Les problèmes communautaires ont-ils des répercussions économiques ? demande en substance le modérateur à Paul-Henry Gendebien.

Ce qui va tuer la Belgique, répond ce dernier, c'est la conjonction, en Flandre, entre la volonté populaire et le monde politique, qui, dans sa grande majorité, veut le dépeçage de la Belgique. Mais c'est aussi la convergence entre le monde politique flamand et le patronat flamand, qui veut avoir les coudées franches pour mener une politique libérée des contraintes de l'Etat belge.

La fin de la Belgique n'est pas la pire chose qui puisse arriver à la Wallonie, estime-t-il. Bien au contraire. Il cite l'exemple de l'enveloppe de 150 millions d'euros destinée à l'industrie aéronautique, qui est bloquée depuis 11 mois en raison des exigences flamandes d’une clé de répartition plus favorable (60/40) mais qui ne correspond pas à la réalité.

Devenue française, la Wallonie serait-elle réduite à la portion congrue ? A cette question, Paul-Henry Gendebien répond que la France est un Etat largement décentralisé et un Etat solidaire (il suffit de comparer Mons et Valenciennes, Charleroi et Lille). Comme région de France, la Wallonie se classerait 6ème sur 23 (PIB). Il est persuadé que l'identité wallonne peut parfaitement être préservée dans le cadre d'une région française.

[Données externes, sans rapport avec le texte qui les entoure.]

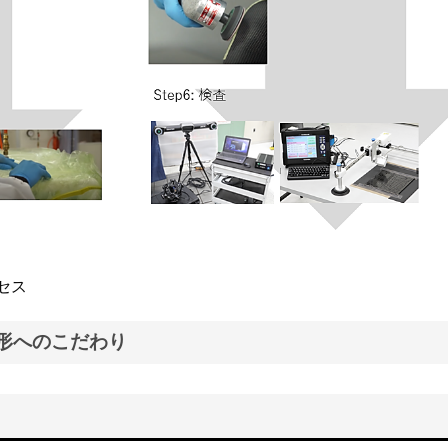
セス
P成形へのこだわり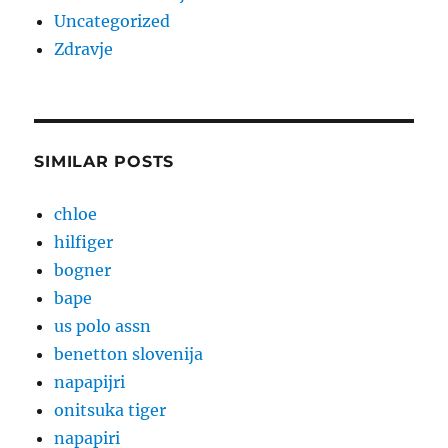
Uncategorized
Zdravje
SIMILAR POSTS
chloe
hilfiger
bogner
bape
us polo assn
benetton slovenija
napapijri
onitsuka tiger
napapiri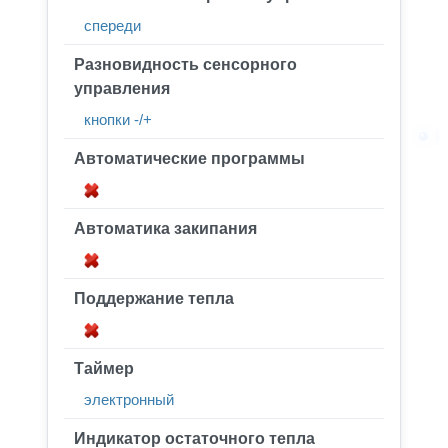
спереди
Разновидность сенсорного
управления
кнопки -/+
Автоматические программы
Автоматика закипания
Поддержание тепла
Таймер
электронный
Индикатор остаточного тепла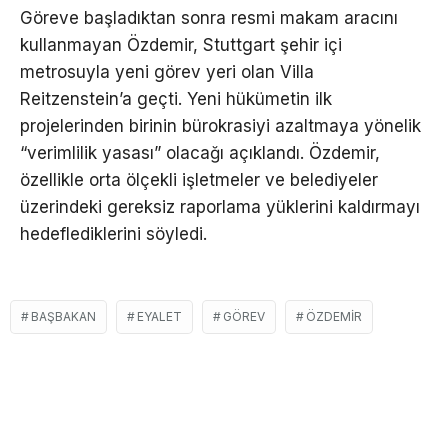
Göreve başladıktan sonra resmi makam aracını
kullanmayan Özdemir, Stuttgart şehir içi
metrosuyla yeni görev yeri olan Villa
Reitzenstein’a geçti. Yeni hükümetin ilk
projelerinden birinin bürokrasiyi azaltmaya yönelik
“verimlilik yasası” olacağı açıklandı. Özdemir,
özellikle orta ölçekli işletmeler ve belediyeler
üzerindeki gereksiz raporlama yüklerini kaldırmayı
hedeflediklerini söyledi.
BAŞBAKAN
EYALET
GÖREV
ÖZDEMIR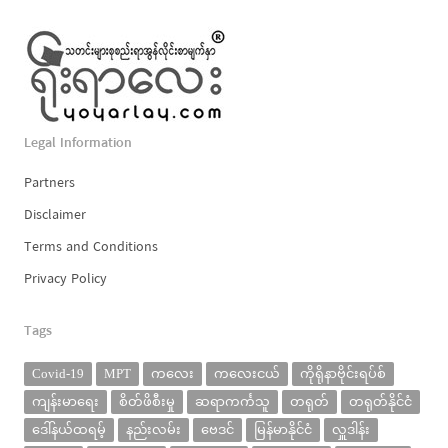
Legal Information
Partners
Disclaimer
Terms and Conditions
Privacy Policy
Tags
Covid-19
MPT
ကလေး
ကလေးငယ်
ကိုရိုနာဗိုင်းရပ်စ်
ကျန်းမာရေး
စိတ်ဖိစီးမှု
ဆရာကင်္ကသူ
တရုတ်
တရုတ်နိုင်ငံ
ဒေါ်နယ်ထရမ့်
နည်းလမ်း
ဗေဒင်
မြန်မာနိုင်ငံ
လှူဒါန်း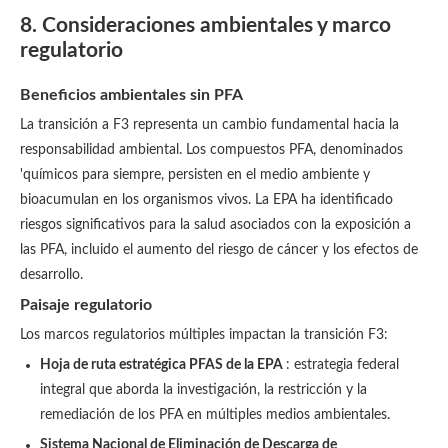
8. Consideraciones ambientales y marco
regulatorio
Beneficios ambientales sin PFA
La transición a F3 representa un cambio fundamental hacia la
responsabilidad ambiental. Los compuestos PFA, denominados
'químicos para siempre, persisten en el medio ambiente y
bioacumulan en los organismos vivos. La EPA ha identificado
riesgos significativos para la salud asociados con la exposición a
las PFA, incluido el aumento del riesgo de cáncer y los efectos de
desarrollo.
Paisaje regulatorio
Los marcos regulatorios múltiples impactan la transición F3:
Hoja de ruta estratégica PFAS de la EPA
: estrategia federal
integral que aborda la investigación, la restricción y la
remediación de los PFA en múltiples medios ambientales.
Sistema Nacional de Eliminación de Descarga de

Dans la salle, Willy Burgeon, l’ancien président du Parlement wallon, affirme qu'il y a à présent des partisans d’une réunion à la France dans tous les partis, et notamment au PS. Il leur appartient de propager cette idée et de s'organiser dans leur parti.

Pour conclure, Denis Ducarme considère que, puisque les francophones de ce pays sont bafoués, il faut préparer l'avenir sans tabous, y compris envisager un rapprochement avec la France.

Jean-Paul Roos, membre de la section de Bruxelles.